At each six-month visit, your dentist will take x-rays and will clean your teeth with special tools that scrap off any plaque buildup (plaque is the stuff that causes tooth decay). X-rays will help the dentist see any abnormalities that may become a problem, like cavities between the teeth where you can’t readily see them.
Of course, between cleanings, be sure to give your dentist a call if you feel any discomfort, like pain or sensitivity, while eating or brushing.
Eye doctor is a pretty generic term for anyone who cares for your eyes. An optometrist is the eye doctor that you should visit once a year for an eye exam. An optometrist will examine your eyes for normal vision in addition to eye conditions and diseases. Even if you have normal vision, you should visit the eye doctor once a year for a checkup.

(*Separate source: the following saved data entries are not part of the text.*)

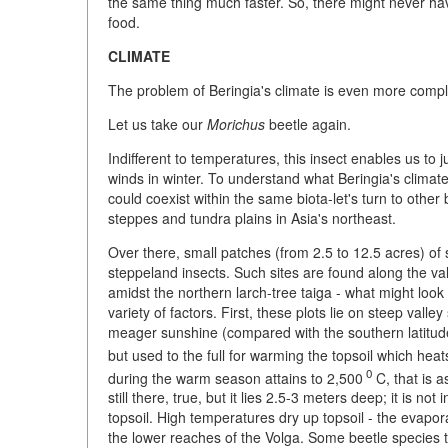
the same thing much faster. So, there might never h
food.
CLIMATE
The problem of Beringia's climate is even more compli
Let us take our
Morichus
beetle again.
Indifferent to temperatures, this insect enables us t
winds in winter. To understand what Beringia's climat
could coexist within the same biota-let's turn to other
steppes and tundra plains in Asia's northeast.
Over there, small patches (from 2.5 to 12.5 acres) of
steppeland insects. Such sites are found along the val
amidst the northern larch-tree taiga - what might loo
variety of factors. First, these plots lie on steep vall
meager sunshine (compared with the southern latitudes
but used to the full for warming the topsoil which heat
0
during the warm season attains to 2,500
C, that is a
still there, true, but it lies 2.5-3 meters deep; it is no
topsoil. High temperatures dry up topsoil - the evapor
the lower reaches of the Volga. Some beetle species th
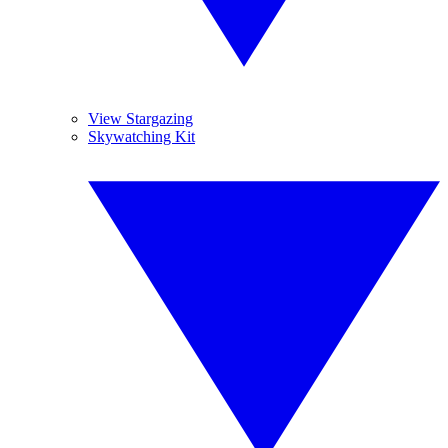
View Stargazing
Skywatching Kit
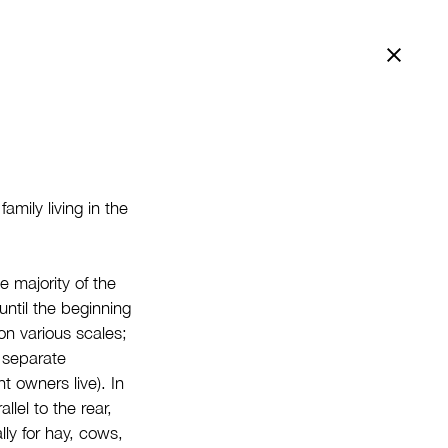
Bac
mily living in the
e majority of the
until the beginning
on various scales;
y separate
 owners live). In
llel to the rear,
ly for hay, cows,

If you wear glasses or contact lenses, an optician is the person who “fits” your glasses or contacts. The optometrist writes a prescription for corrective lenses if you need them, and the optician will help you select eyeglass frames and/or make sure that contacts are the right option for you.
Every woman needs a gynecologist in addition to a primary care doctor. Although your primary care doctor may provide basic gynecology exams, she will refer you to a gynecologist if you need specialized treatment. It’s ok to have your primary care doctor perform your annual gynecological exam (yep, you need one once a year), but most insurance plans allow women to visit a gynecologist once a year without a referral from the primary care physician (we’ll talk about referrals in the next section).

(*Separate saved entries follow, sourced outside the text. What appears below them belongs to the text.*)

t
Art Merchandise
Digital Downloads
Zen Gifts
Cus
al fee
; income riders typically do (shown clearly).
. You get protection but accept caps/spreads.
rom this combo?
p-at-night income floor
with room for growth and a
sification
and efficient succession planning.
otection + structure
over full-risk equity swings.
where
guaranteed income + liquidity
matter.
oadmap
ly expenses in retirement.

Doctors recommend that you have your first gynecological exam at age 18 or when you become sexually active, whichever comes first. At each annual exam, your gynecologist will perform a Pap smear and internal exam. During a Pap smear, the doctor will use a tool called a speculum to open your vagina, and then use a cotton swab, small spatula, and tiny brush to collect cells from your cervix, the opening between the vagina and the uterus.
As part of the exam, the gynecologist will also place two or three fingers inside your vagina and one hand on your abdomen and feel for lumps or abnormalities in your uterus. She may also perform a breast exam, something you should be doing every month. Your annual appointment is the time to discuss irregular or painful periods, and any other “female” concerns you may have. Be prepared with the date of your last menstrual period. Doctors always want to know that. Also, talk to your gynecologist openly and honestly about birth control and safe sex.
Let’s be honest, a gynecological exam is never something we ladies look forward to. But, because your annual Pap and internal exams can save your life, it’s well worth the few minutes of discomfort once a year. A Pap and internal exam can catch cervical cancer (on the rise in younger women) and uterine cancer early enough so that they are treatable. Learning how to do a self-breast exam can also help you identify any suspicious changes in your breasts so that they can be checked out before they become life threatening.